Opinion: Why bother explaining what you’re going to do with “that degree”?

By Sydney Bucholtz

Features Editor

If I’m even remotely around a couple seniors and one graduated person who wishes to probe about my post-grad prospects, I can’t help but notice this sort of recurring pattern in conversations. There’s a question about what someone’s studying, the student’s answer, and usually the responding comment goes one of three ways:

  1. “Oh, there’s good money in that,”
  2. “Right I can see you doing that,” or
  3. “Are you going to have that be your side hobby?”

Freshman year, I was a theatre major and the last question was a recurring one for me. Now, I tend to get more of the second one a bit more, being in journalism and psych, but what I’m wishing especially lately is that I didn’t have to listen to my friends, and honestly myself, gear what I’m saying toward the audience of askers, as much. Why is it so necessary that people who I see sometimes so infrequently feel that this is the optimum conversation topic, and honestly why do I give so much merit toward their approval for my life to make sense?
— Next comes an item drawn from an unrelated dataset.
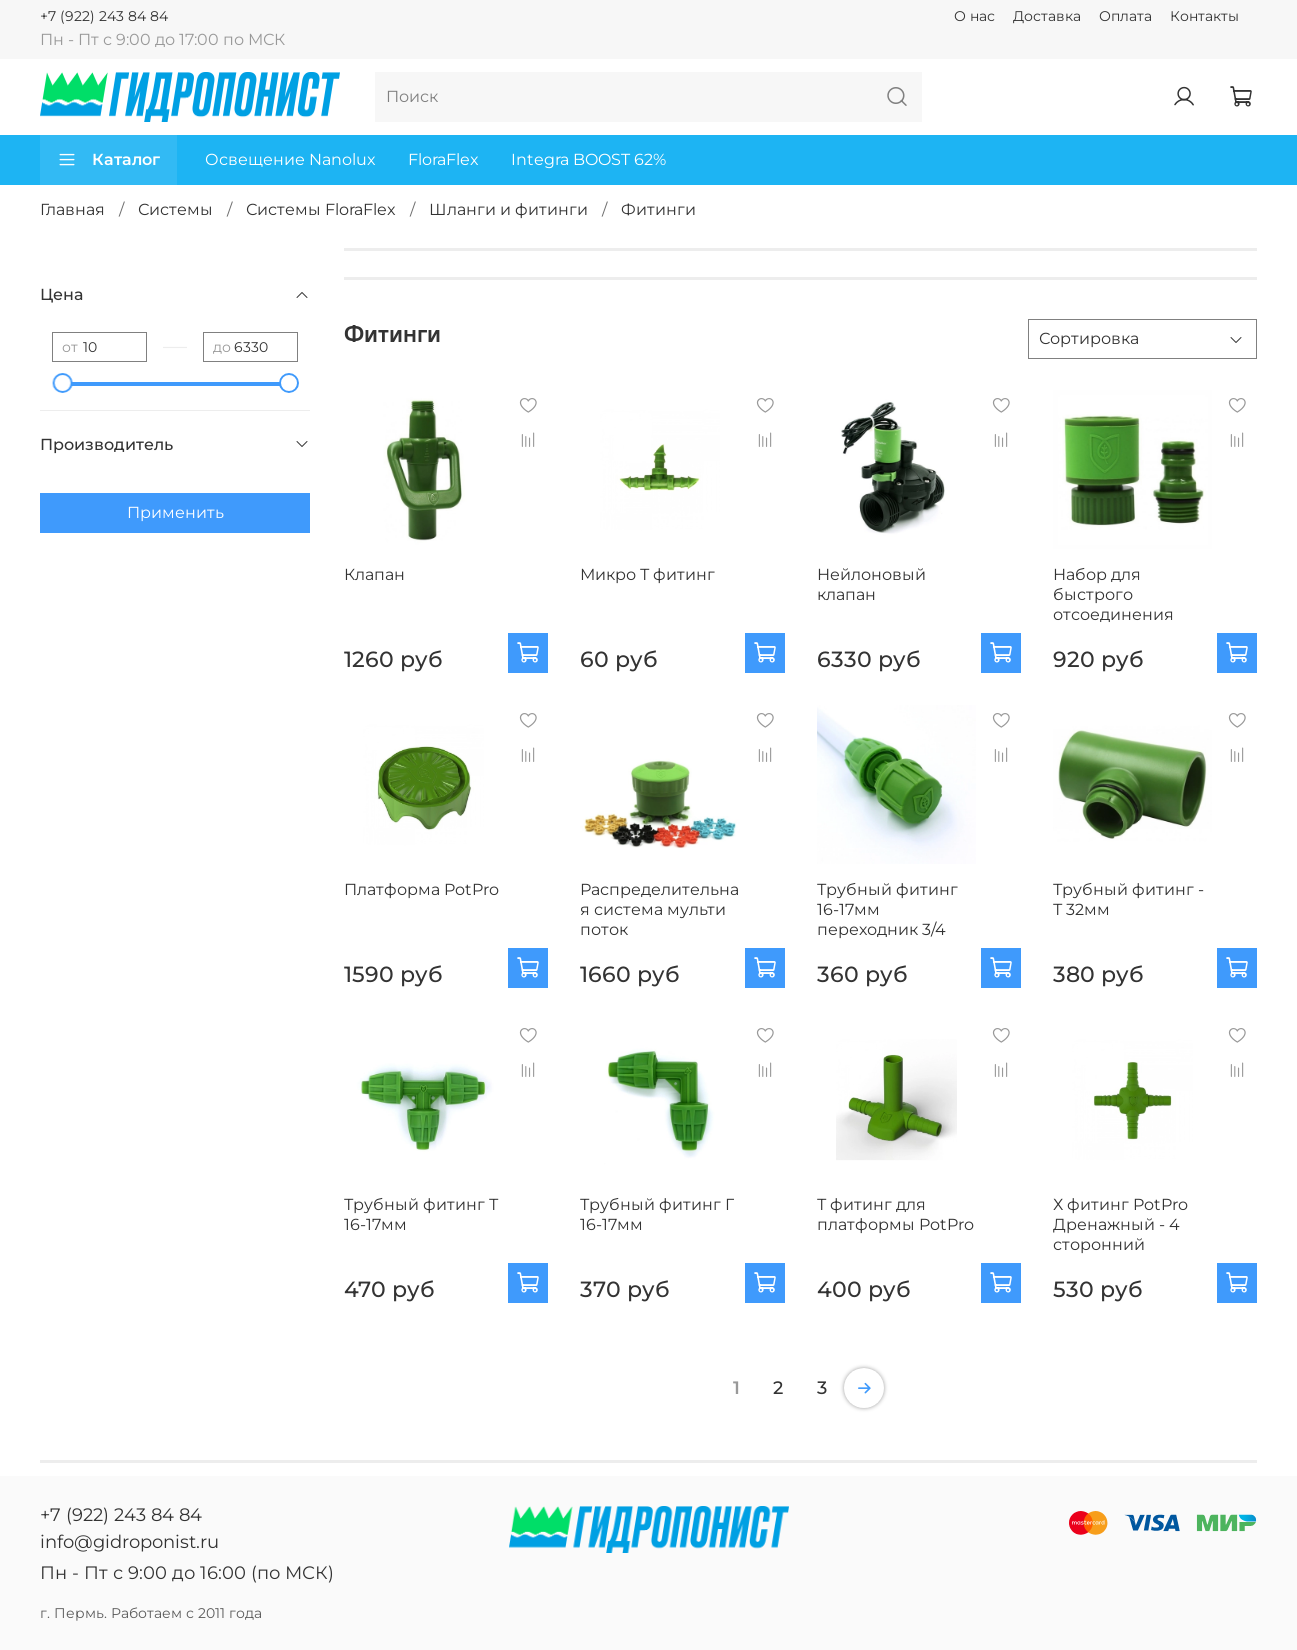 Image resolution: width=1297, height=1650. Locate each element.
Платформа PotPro (421, 889)
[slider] (62, 383)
I’ve noticed another pattern too, though. At least my parents and that generation, I’ve found, have been pretty encouraging toward taking a career path that you have a set end result in. A path where the responding comment is usually a (1) or a (2), and where the end result makes sense. But what if the only satisfying thing about that tangible end result is how concrete it is?

For the longest time, I was happy to tell people I wanted to be a Chemical Engineer (a story for another time) because I loved the way that the end result sounded, and I loved not having to be a part of that conversation, where I felt like I had to explain myself.

But I’m starting to think that the people who ask us these questions don’t mean to be giving us second thoughts or making us insecure. It’s not that generation’s fault if they were taught to want that end goal, and I can only imagine where they learned it from. But our generation seems different, and that’s okay, too.

And I’m also starting to think that we don’t have to explain ourselves at all, really. I got used to it when I was young, but I’ve met a lot of people who don’t; and ask-ers honestly don’t pay those people a second thought when they don’t get every answer. Those people taught me that if you don’t feel the need to explain yourself, then not as many people will hold you to that standard either, and that the only people we owe explanation and understanding to is ourselves.

One of my friends is taking a year off, another wants to do theatre props things and also sociology things, and I’m going to grad school for a field that barely exists yet. But as long as it feels right, who can explain that feeling to other people as much as I know it within me? I’d be impressed if they could explain to the extent of my fullest truth, and still get that approval. But what’s more important? With those “right” feelings that are inspiring my choices for next year, I barely ask myself that question.